Impact of deviated balance of regulatory and cytotoxic T cells on release and reseeding of circulating tumor cells in hepatocellular carcinoma.

Abstract

e22133 Background: Our previous data showed that a preoperative CTC ≥2 was significantly related with relapse of hepatocellular carcinoma (HCC) after surgery. However, how CTCs managed to evade immune surveillance, invade into circulation and reseed in the original organ still remains largely unclear. In this study, we illustrated the pro-tumor effect of Treg infiltration in the context of CTC releasing and reseeding. Methods: Using CellSearch system, 115 HCC patients were tested for CTCs prior to resection. Foxp3+, CD8+ and Granzyme B-positive (GrB+) tumor -infiltrating lymphocytes were evaluated by immunohistochemistry (IHC) in tissue microarrays. For IHC markers, the cutoff for stratification subsets was the median value. The pro-invasiveness properties of Tregs were analyzed in both in vitro and vivo assays. Results: Twenty-two patients with high Tregs and low activated CTLs in tumoral tissues had increased number of CTCs compared to 22 patients with low Tregs and high activated CTLs (6.68 vs. 0.91, P<0.001). In 77 patients with detectable CTC, high Tregs and low activated CTLs in peritumoral tissues was significantly associated with an increased incidence of HCC recurrence (80.5% vs. 19.4%, P<0.001), and was an independent prognostic factor for HCC early recurrence (P=0.007). Further in vitro study showed Tregs-derived TGF-β promoted HCC cell migration and invasion; down-regulated E-cadherin and up-regulated N-cadherin, vimentin, fibronectin and snail. The data in human tumor sample also showed that the TGF-β level had positive relationships with Treg count, N-cadherin level and CTC count; and had inverse relationship with E-cadherin (all P values <0.05).

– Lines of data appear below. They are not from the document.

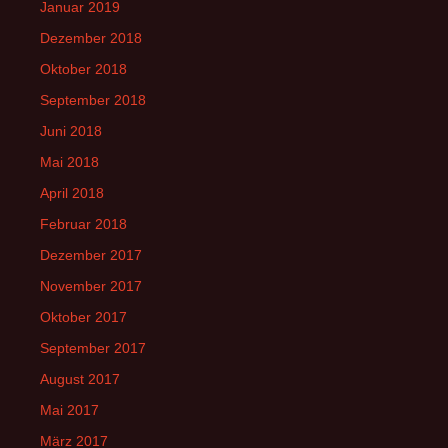
Januar 2019
Dezember 2018
Oktober 2018
September 2018
Juni 2018
Mai 2018
April 2018
Februar 2018
Dezember 2017
November 2017
Oktober 2017
September 2017
August 2017
Mai 2017
März 2017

In mice, depletion of Tregs by neutralizing antibody abolished intrahepatic colonization and lung metastasis. Conclusions: Local immune contexture in HCC orchestrates with biological behavior of CTCs. High intratumoral Tregs may promote the release of CTCs through inducing tumor cells EMT transition via TGF-β secretion. High peritumoral Tregs created an immune-subversive microenvironment by suppressing CTL to favor colonization of CTCs, which led to recurrence after HCC resection.